## About this task
Exactly the lines from the one that holds "Gražiausios pilys Europoje" to the end of the data below: retype these and nothing else.

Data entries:
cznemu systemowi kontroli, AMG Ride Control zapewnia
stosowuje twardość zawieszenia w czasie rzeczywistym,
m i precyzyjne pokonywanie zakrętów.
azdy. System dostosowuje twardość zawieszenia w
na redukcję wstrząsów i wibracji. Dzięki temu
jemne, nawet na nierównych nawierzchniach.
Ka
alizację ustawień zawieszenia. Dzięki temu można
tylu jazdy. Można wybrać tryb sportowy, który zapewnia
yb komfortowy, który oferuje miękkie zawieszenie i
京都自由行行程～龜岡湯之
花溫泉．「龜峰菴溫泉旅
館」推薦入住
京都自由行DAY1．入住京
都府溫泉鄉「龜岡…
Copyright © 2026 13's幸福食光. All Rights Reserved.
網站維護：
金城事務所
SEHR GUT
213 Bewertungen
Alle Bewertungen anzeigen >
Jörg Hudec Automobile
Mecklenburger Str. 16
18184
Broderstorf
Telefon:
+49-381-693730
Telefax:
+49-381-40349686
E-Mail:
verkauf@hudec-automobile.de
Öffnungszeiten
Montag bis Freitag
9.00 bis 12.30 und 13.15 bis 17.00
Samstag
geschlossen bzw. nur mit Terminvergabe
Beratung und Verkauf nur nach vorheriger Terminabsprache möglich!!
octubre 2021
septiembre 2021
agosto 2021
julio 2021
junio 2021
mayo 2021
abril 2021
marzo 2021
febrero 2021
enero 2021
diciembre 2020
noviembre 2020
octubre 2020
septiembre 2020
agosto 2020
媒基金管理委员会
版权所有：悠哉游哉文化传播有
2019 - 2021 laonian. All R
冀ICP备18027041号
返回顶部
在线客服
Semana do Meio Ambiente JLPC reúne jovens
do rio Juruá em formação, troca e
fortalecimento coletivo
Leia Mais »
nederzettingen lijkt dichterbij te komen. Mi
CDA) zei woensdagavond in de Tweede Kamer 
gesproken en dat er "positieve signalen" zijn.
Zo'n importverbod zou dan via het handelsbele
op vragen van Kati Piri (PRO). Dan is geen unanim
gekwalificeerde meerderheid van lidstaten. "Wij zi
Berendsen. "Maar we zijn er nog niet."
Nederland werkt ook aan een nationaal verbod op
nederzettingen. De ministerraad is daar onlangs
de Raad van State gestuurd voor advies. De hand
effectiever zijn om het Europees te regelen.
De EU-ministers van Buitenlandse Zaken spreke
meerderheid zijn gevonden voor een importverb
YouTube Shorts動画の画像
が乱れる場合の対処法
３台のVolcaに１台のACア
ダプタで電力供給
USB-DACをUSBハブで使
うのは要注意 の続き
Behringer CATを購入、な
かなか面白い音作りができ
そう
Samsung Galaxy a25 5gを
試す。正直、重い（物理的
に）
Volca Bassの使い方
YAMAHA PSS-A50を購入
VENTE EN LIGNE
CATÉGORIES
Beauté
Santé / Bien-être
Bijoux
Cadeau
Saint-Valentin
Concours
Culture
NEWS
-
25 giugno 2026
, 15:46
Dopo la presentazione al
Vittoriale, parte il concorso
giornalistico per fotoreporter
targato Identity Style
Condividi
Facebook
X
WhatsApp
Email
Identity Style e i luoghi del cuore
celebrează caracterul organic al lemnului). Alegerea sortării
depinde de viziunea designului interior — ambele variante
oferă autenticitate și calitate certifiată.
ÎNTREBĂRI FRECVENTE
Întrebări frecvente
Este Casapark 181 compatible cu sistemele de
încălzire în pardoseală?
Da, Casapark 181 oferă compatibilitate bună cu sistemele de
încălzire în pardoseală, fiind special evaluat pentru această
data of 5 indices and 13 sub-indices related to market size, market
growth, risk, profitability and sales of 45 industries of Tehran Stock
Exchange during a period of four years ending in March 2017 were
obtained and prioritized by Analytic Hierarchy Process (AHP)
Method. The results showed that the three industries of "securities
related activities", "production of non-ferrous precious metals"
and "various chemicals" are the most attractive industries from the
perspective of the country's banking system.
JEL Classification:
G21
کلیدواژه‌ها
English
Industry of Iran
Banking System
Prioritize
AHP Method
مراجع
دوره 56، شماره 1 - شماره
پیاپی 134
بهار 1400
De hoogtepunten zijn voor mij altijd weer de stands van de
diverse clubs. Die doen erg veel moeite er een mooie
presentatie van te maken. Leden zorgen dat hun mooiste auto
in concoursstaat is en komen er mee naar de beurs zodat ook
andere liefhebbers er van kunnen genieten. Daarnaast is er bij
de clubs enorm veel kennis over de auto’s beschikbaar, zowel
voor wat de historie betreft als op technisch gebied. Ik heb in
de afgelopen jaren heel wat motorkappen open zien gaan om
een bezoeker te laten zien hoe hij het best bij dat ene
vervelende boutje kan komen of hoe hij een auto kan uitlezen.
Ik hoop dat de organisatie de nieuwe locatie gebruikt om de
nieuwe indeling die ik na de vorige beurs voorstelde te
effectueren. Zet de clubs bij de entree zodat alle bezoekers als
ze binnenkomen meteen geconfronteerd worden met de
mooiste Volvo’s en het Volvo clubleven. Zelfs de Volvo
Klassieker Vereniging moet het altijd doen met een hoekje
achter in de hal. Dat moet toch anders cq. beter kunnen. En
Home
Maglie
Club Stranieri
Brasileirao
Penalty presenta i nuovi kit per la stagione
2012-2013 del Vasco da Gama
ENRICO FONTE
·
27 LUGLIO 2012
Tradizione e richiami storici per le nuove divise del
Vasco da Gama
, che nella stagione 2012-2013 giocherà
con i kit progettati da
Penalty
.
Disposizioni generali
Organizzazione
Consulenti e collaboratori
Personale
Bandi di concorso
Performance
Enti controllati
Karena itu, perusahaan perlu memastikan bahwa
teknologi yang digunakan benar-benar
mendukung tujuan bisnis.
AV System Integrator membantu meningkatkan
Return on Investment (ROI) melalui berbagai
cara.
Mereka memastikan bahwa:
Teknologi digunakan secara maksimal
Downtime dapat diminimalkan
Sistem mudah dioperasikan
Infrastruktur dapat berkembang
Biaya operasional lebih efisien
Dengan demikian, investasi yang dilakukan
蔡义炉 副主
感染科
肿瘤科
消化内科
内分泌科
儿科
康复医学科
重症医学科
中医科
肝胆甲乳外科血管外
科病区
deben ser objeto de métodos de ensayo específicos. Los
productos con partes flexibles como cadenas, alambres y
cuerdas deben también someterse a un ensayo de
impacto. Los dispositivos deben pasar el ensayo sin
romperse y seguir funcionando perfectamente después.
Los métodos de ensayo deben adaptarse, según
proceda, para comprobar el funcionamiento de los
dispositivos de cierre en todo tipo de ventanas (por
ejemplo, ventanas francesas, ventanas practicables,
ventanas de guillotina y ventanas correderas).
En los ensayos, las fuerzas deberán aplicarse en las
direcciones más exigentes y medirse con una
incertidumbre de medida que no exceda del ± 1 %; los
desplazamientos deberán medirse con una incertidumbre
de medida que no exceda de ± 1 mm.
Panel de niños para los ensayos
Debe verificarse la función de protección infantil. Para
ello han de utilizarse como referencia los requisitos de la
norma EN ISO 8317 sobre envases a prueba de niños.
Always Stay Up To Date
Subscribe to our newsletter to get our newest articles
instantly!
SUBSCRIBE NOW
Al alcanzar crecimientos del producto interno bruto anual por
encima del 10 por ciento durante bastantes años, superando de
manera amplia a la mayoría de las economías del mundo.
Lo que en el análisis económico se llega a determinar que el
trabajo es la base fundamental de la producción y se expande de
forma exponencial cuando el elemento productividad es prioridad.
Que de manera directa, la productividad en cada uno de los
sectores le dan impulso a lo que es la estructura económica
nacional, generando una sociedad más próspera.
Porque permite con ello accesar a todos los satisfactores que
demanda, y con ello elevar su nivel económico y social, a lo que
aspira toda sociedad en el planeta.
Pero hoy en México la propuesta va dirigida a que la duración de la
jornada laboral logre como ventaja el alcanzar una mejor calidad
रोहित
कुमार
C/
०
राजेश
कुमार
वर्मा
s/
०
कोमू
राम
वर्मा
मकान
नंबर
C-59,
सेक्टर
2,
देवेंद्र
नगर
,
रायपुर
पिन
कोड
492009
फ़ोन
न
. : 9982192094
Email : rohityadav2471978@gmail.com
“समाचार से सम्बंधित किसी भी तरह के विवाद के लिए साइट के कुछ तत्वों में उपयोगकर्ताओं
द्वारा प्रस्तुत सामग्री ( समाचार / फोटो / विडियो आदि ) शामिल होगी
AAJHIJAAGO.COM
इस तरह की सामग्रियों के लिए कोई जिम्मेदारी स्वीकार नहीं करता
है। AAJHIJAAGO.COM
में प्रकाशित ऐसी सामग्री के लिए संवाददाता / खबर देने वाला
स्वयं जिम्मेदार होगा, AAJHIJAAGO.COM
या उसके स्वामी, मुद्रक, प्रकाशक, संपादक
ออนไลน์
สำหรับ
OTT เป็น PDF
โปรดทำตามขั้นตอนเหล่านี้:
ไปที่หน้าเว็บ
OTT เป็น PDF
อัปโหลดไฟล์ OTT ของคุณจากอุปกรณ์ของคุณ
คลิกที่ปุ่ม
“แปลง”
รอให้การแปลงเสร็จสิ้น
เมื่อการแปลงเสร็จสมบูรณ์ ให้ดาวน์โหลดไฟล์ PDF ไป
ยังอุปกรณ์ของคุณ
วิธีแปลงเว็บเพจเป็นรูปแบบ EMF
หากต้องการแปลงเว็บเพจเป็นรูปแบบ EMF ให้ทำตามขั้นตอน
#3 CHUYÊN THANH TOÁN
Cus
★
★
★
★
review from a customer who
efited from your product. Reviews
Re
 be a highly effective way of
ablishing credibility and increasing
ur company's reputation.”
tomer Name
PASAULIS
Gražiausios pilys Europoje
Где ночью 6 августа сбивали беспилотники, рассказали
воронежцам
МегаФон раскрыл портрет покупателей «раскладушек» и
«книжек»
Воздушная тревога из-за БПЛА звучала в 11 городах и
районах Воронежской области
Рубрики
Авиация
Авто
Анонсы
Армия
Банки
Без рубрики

## Your response
Gražiausios pilys Europoje
Где ночью 6 августа сбивали беспилотники, рассказали
воронежцам
МегаФон раскрыл портрет покупателей «раскладушек» и
«книжек»
Воздушная тревога из-за БПЛА звучала в 11 городах и
районах Воронежской области
Рубрики
Авиация
Авто
Анонсы
Армия
Банки
Без рубрики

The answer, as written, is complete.